WHAT THE TASK ASKS ::
Would you work out how many of the lines below hold "społeczno" and reply with nothing but the number?

(Dataset entries)
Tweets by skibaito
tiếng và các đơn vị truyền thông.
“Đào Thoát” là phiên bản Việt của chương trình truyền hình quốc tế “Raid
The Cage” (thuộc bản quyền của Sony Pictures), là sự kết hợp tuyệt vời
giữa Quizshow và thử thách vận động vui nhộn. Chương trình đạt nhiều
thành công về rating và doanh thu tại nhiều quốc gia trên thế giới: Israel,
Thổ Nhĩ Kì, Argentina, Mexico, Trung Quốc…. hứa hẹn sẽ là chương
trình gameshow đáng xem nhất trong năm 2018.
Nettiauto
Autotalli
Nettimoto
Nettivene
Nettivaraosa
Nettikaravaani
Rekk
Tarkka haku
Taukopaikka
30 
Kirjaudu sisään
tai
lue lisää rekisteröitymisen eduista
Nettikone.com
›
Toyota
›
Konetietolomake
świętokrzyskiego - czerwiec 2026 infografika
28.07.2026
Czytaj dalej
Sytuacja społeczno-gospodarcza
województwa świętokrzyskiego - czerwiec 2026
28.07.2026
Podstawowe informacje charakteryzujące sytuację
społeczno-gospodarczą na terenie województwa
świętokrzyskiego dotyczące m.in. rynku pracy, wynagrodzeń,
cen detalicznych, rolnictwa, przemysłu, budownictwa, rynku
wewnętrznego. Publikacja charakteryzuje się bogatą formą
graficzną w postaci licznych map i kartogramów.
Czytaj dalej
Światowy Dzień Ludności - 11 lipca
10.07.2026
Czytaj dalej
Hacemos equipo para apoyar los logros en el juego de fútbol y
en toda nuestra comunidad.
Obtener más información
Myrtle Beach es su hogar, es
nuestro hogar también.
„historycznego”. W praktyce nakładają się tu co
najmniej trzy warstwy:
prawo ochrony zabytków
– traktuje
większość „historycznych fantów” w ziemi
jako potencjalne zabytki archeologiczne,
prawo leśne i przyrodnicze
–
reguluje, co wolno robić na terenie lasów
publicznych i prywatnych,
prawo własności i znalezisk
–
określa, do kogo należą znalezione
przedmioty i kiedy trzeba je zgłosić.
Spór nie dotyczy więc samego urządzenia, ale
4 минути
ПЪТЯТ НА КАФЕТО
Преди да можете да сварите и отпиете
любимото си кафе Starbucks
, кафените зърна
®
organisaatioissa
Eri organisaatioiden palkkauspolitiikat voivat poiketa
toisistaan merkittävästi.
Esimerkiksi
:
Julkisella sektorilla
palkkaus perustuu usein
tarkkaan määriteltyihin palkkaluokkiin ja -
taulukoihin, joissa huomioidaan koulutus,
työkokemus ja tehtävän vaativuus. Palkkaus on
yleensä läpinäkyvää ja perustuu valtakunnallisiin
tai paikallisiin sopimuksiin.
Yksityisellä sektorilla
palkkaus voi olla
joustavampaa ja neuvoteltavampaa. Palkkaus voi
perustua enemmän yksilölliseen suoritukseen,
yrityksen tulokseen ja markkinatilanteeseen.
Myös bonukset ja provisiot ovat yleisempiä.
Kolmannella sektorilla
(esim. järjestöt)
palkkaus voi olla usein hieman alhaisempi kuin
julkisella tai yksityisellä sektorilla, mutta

RESPONSE ::
2